Population: The overall population metrics across each continent is fairly constant except for Asia and America. As seen in the boxplot distributions, there are signifcant outliers that can much greater than the average population in Asia across each year recorded. The outliers for the America continent are less significant but over quite a few years, America recorded a much higher population than on average.
GDP Per Capitia: In the distribution of GDP Per Capitia, there are a few outliers in the Asia boxplot as from the 1950’s to the 1970’s, there was signifcantly higher GDP per capitia on average. In addition, America also experienced this trend but to a lesser extent.

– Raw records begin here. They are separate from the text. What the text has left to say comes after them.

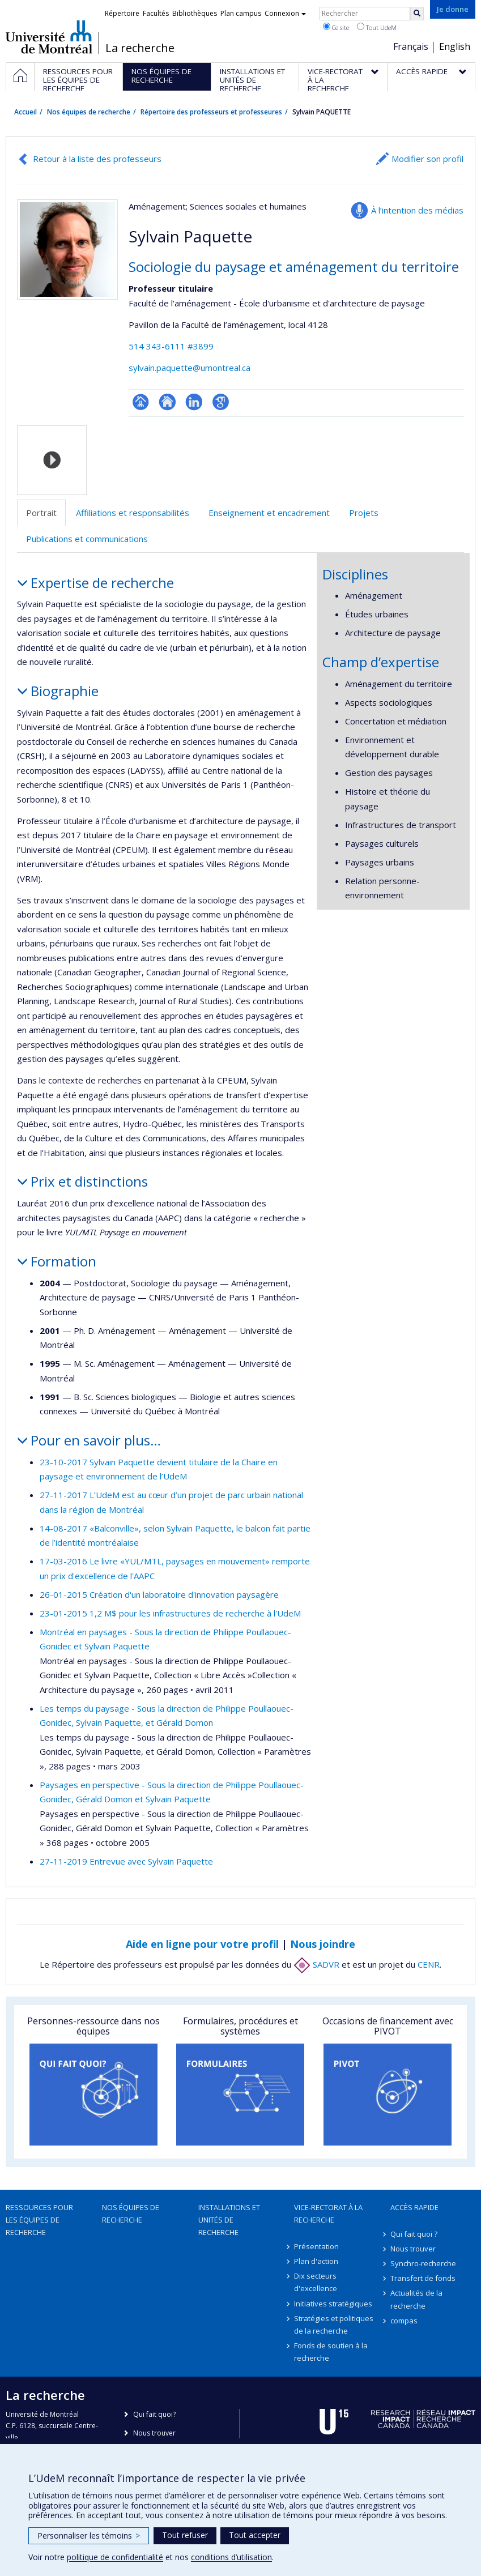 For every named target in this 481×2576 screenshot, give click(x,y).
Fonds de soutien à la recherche (331, 2351)
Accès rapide (414, 2207)
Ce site (336, 27)
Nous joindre (322, 1944)
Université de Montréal (49, 37)
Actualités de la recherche (416, 2299)
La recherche (139, 48)
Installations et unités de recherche (229, 2219)
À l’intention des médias (417, 210)
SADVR (316, 1964)
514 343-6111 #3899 (171, 346)
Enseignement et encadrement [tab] (269, 512)
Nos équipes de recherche (88, 112)
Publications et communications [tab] (87, 538)
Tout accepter (254, 2535)
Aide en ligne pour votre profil (202, 1944)
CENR (429, 1964)
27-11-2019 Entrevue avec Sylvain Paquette (126, 1861)
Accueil (25, 112)
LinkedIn (194, 402)
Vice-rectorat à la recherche (328, 2213)
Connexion (285, 13)
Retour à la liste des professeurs (97, 158)
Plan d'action (316, 2261)
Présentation (316, 2246)
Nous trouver (413, 2249)
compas (404, 2320)
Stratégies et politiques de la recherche (333, 2324)
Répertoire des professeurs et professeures (211, 112)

Overall, we can see trends in each of the metric variables as life expectancy, population and GDP per Capitia are all generally increasing across all continents. For example, looking the distribution of life expectancy, we can see exponential growth in Africa, America, Asia and Europe. The one surprising distribution is the limited growth of population numbers in Europe and the Oceania. From the 1950’s to the early 2000’s, the population numbers have been fairly constant and there has not been significant growth like the other continents. One thing I would like to look further into is maybe how each of these metric variables are correlated to one another and if there is any ties between them.
gapminder %>%
select(gdpPercap, lifeExp) %>%
cor()
## gdpPercap lifeExp
## gdpPercap 1.0000000 0.5837062
## lifeExp 0.5837062 1.0000000
gapminder %>%
ggplot(aes(x = gdpPercap,y = lifeExp, color = continent))+
geom_point()+
facet_wrap(vars(year), nrow = 3) +
theme(axis.text.x = element_text(angle = 90)) +
labs(title = "GDP per Capitia vs life expectancy",
x = 'GDP per Capitia',
y = 'Life expectancy')
One thing that is certainly striking about this chart is how low the life expectancy is in the continent of Africa and is trending even lower as we get into the 2010’s. In addition, the continents with greater GDP per Capitia also have a higher life expectancy as evident with Europe, Asia and America. There seems to be a large variation between a majority of the first world countries and the third world countries. This is a problem in our society now adays as not everyone in the world has equal resources based on location and this inevitably affects how much people earn in their lifetime and long they are expected to live.